◆ Required work: Write the data out again exactly, with no pictures.
*** Opening Task inputs ***
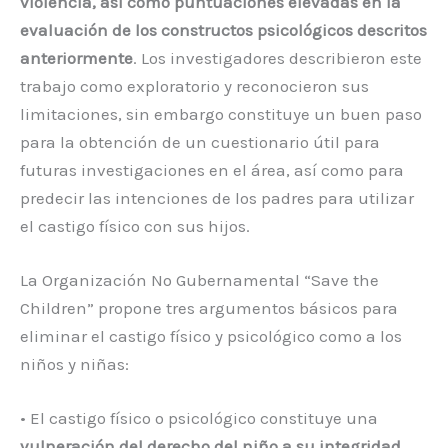
violencia, así como puntuaciones elevadas en la
evaluación de los constructos psicológicos descritos
anteriormente
. Los investigadores describieron este
trabajo como exploratorio y reconocieron sus
limitaciones, sin embargo constituye un buen paso
para la obtención de un cuestionario útil para
futuras investigaciones en el área, así como para
predecir las intenciones de los padres para utilizar
el castigo físico con sus hijos.
La Organización No Gubernamental “Save the
Children” propone tres argumentos básicos para
eliminar el castigo físico y psicológico como a los
niños y niñas:
• El castigo físico o psicológico constituye una
vulneración del derecho del niño a su integridad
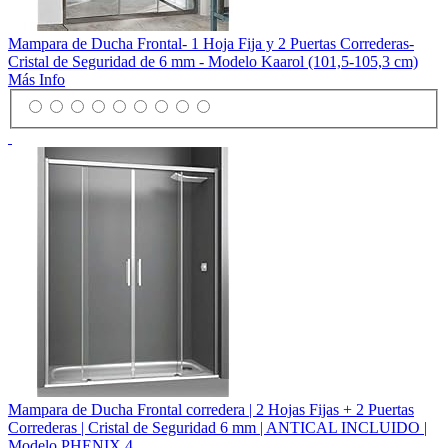
Mampara de Ducha Frontal- 1 Hoja Fija y 2 Puertas Correderas-
Cristal de Seguridad de 6 mm - Modelo Kaarol (101,5-105,3 cm)
Más Info
Mampara de Ducha Frontal corredera | 2 Hojas Fijas + 2 Puertas
Correderas | Cristal de Seguridad 6 mm | ANTICAL INCLUIDO |
Modelo PHENIX 4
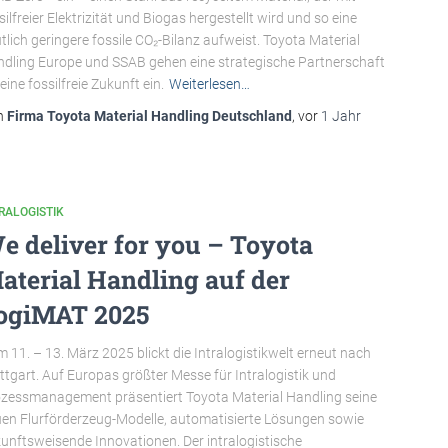
silfreier Elektrizität und Biogas hergestellt wird und so eine
tlich geringere fossile CO₂-Bilanz aufweist. Toyota Material
dling Europe und SSAB gehen eine strategische Partnerschaft
 eine fossilfreie Zukunft ein.
Weiterlesen…
n
Firma Toyota Material Handling Deutschland
, vor
1 Jahr
RALOGISTIK
e deliver for you – Toyota
aterial Handling auf der
ogiMAT 2025
 11. – 13. März 2025 blickt die Intralogistikwelt erneut nach
ttgart. Auf Europas größter Messe für Intralogistik und
zessmanagement präsentiert Toyota Material Handling seine
en Flurförderzeug-Modelle, automatisierte Lösungen sowie
unftsweisende Innovationen. Der intralogistische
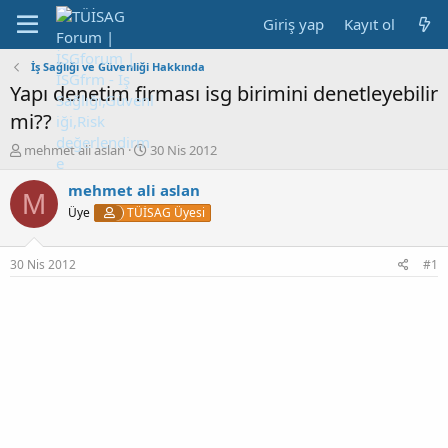
Giriş yap
Kayıt ol
İş Sağlığı ve Güvenliği Hakkında
Yapı denetim firması isg birimini denetleyebilir
mi??
K
B
mehmet ali aslan
30 Nis 2012
o
a
n
ş
mehmet ali aslan
M
b
l
Üye
TÜİSAG Üyesi
u
a
y
n
u
g
30 Nis 2012
#1
b
ı
a
ç
ş
t
l
a
a
r
t
i
a
h
n
i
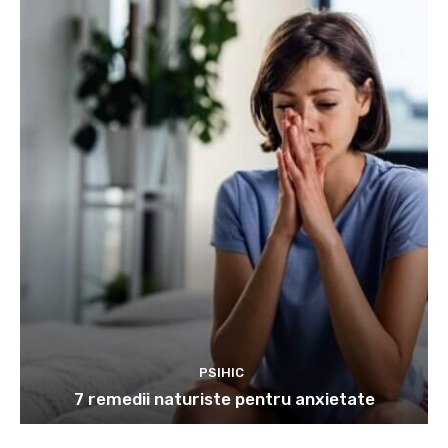
PSIHIC
7 remedii naturiste pentru anxietate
*** Closing Task inputs ***
◆ Answer below:
violencia, así como puntuaciones elevadas en la
evaluación de los constructos psicológicos descritos
anteriormente
. Los investigadores describieron este
trabajo como exploratorio y reconocieron sus
limitaciones, sin embargo constituye un buen paso
para la obtención de un cuestionario útil para
futuras investigaciones en el área, así como para
predecir las intenciones de los padres para utilizar
el castigo físico con sus hijos.
La Organización No Gubernamental “Save the
Children” propone tres argumentos básicos para
eliminar el castigo físico y psicológico como a los
niños y niñas:
• El castigo físico o psicológico constituye una
vulneración del derecho del niño a su integridad
Mampara de Ducha Frontal- 1 Hoja Fija y 2 Puertas Correderas-
Cristal de Seguridad de 6 mm - Modelo Kaarol (101,5-105,3 cm)
Más Info
Mampara de Ducha Frontal corredera | 2 Hojas Fijas + 2 Puertas
Correderas | Cristal de Seguridad 6 mm | ANTICAL INCLUIDO |
Modelo PHENIX 4
silfreier Elektrizität und Biogas hergestellt wird und so eine
tlich geringere fossile CO₂-Bilanz aufweist. Toyota Material
dling Europe und SSAB gehen eine strategische Partnerschaft
 eine fossilfreie Zukunft ein.
Weiterlesen…
n
Firma Toyota Material Handling Deutschland
, vor
1 Jahr
RALOGISTIK
e deliver for you – Toyota
aterial Handling auf der
ogiMAT 2025
 11. – 13. März 2025 blickt die Intralogistikwelt erneut nach
ttgart. Auf Europas größter Messe für Intralogistik und
zessmanagement präsentiert Toyota Material Handling seine
en Flurförderzeug-Modelle, automatisierte Lösungen sowie
unftsweisende Innovationen. Der intralogistische
Giriş yap
Kayıt ol
İş Sağlığı ve Güvenliği Hakkında
Yapı denetim firması isg birimini denetleyebilir
mi??
K
B
mehmet ali aslan
30 Nis 2012
o
a
n
ş
mehmet ali aslan
M
b
l
Üye
TÜİSAG Üyesi
u
a
y
n
u
g
30 Nis 2012
#1
b
ı
a
ç
ş
t
l
a
a
r
t
i
a
h
n
i
PSIHIC
7 remedii naturiste pentru anxietate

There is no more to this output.